L’étain s’allie par la fusion avec toutes les matières métalliques ; il gâte l’argent, et l’or surtout, en leur ôtant leur ductilité, et ce n’est qu’en le calcinant qu’on peut le séparer de ces deux métaux ; il diminue aussi la ductilité du cuivre, et rend ces métaux aigres, sonores et cassants ; il s’unit très bien au fer chauffé à un degré de chaleur médiocre ; et, lorsqu’on le mêle par la fusion avec le fer, il ne le rend pas sensiblement plus aigre. Les métaux les plus ductiles sont ceux dont l’étain détruit le plus facilement la ténacité ; il ne faut qu’une très petite dose d’étain pour altérer l’or et l’argent, tandis qu’il faut le mêler en assez grande quantité avec le cuivre et le plomb pour les rendre aigres et cassants : en fondant l’étain à partie égale avec le plomb, l’alliage est ce que les plombiers appellent de la soudure, et ils l’emploient en effet pour souder leurs ouvrages en plomb. Au reste, cet alliage mi-partie de plomb et d’étain ne laisse pas d’avoir un peu de ductilité.
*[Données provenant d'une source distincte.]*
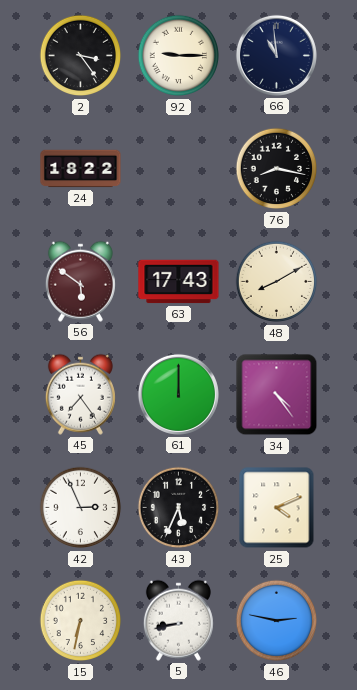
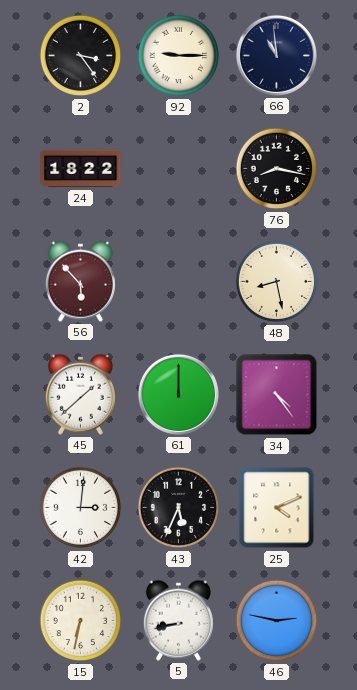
56: 5:51 -> 5:53
63: 17:43 -> none
48: 8:10 -> 8:28
45: 7:24 -> 1:38
42: 2:56 -> 3:01
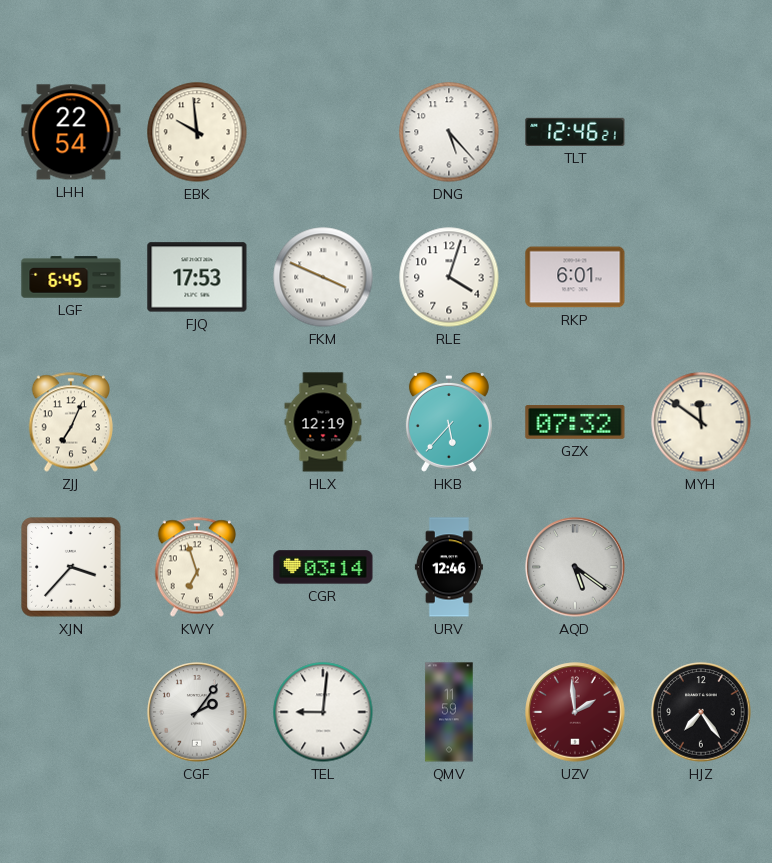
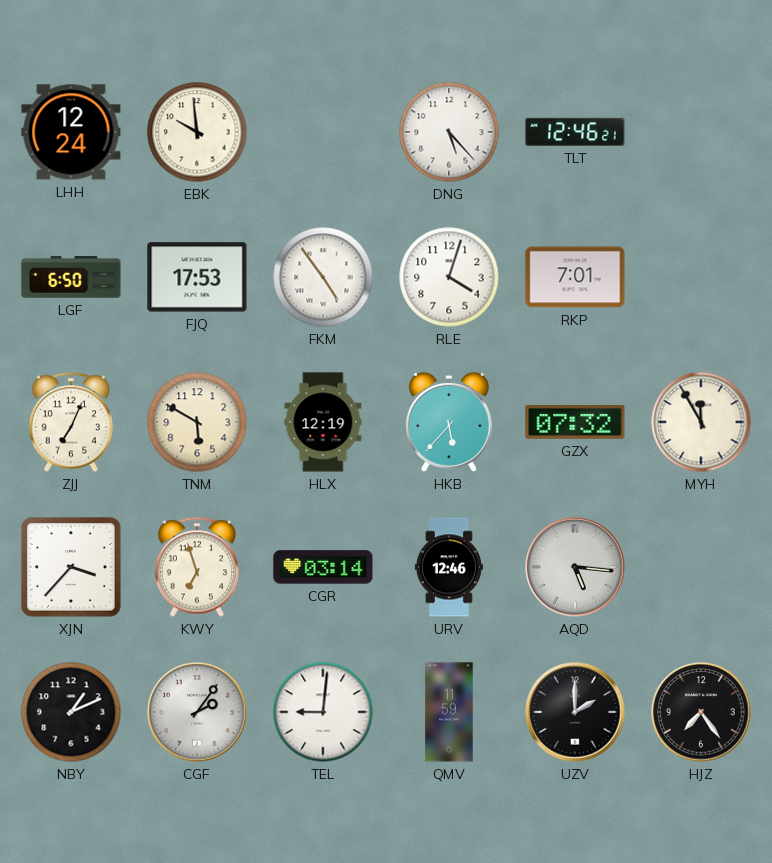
LHH: 22:54 -> 12:24
LGF: 6:45 -> 6:50
FKM: 3:49 -> 4:54
RKP: 6:01 -> 7:01
TNM: none -> 5:50
MYH: 11:51 -> 11:55
AQD: 5:21 -> 5:16
NBY: none -> 1:11
UZV: 1:59 -> 2:00
UZV dial: burgundy -> black
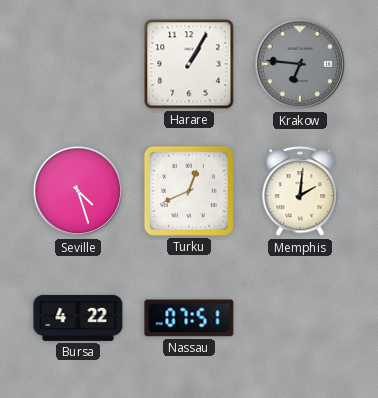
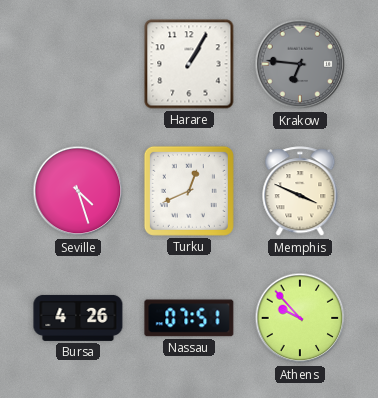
Memphis: 2:01 -> 3:49
Bursa: 4:22 -> 4:26
Athens: none -> 9:53
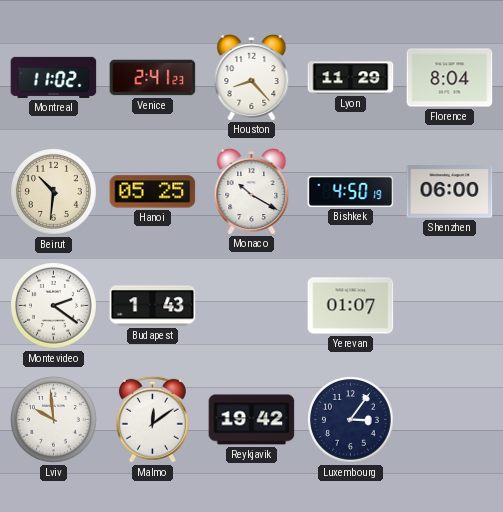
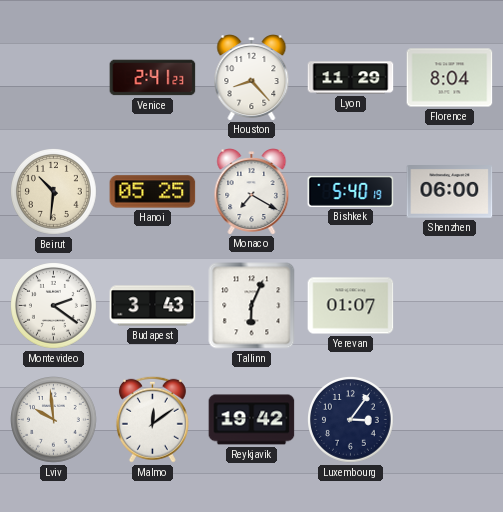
Montreal: 11:02 -> none
Monaco: 10:20 -> 7:20
Bishkek: 4:50 -> 5:40
Budapest: 1:43 -> 3:43
Tallinn: none -> 6:04
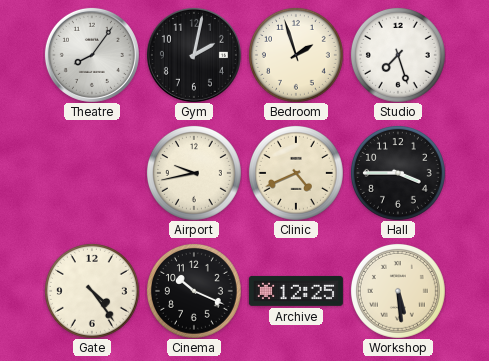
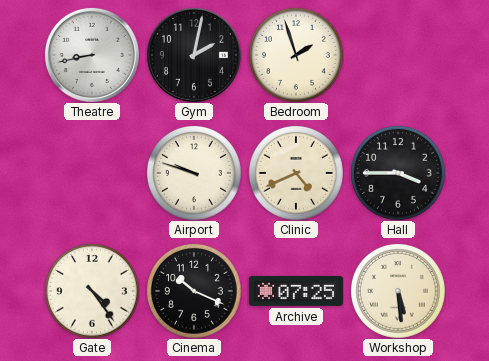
Theatre: 8:06 -> 8:43
Studio: 7:27 -> none
Airport: 9:43 -> 9:48
Archive: 12:25 -> 07:25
L’étain mêlé par la fusion avec le bismuth, qui se fond encore plus aisément que ce métal, en devient plus solide, plus blanc et plus brillant ; et c’est probablement cet alliage de bismuth et d’étain que l’on connaît aux Indes sous le nom de tutunac.

Le régule d’antimoine donne à l’étain beaucoup de dureté, et le rend en même temps très cassant : il n’en faut qu’une partie sur trois cents d’étain pour lui donner de la rigidité, et l’on ne peut employer ce mélange que pour faire des cuillers, fourchettes et autres ouvrages qui ne vont point sur le feu.

L’alliage de l’étain avec le zinc est d’une pesanteur spécifique moindre que la somme du poids des deux, tandis que l’alliage du zinc avec tous les autres métaux est au contraire d’une pesanteur spécifique plus grande que celle des deux matières prises ensemble.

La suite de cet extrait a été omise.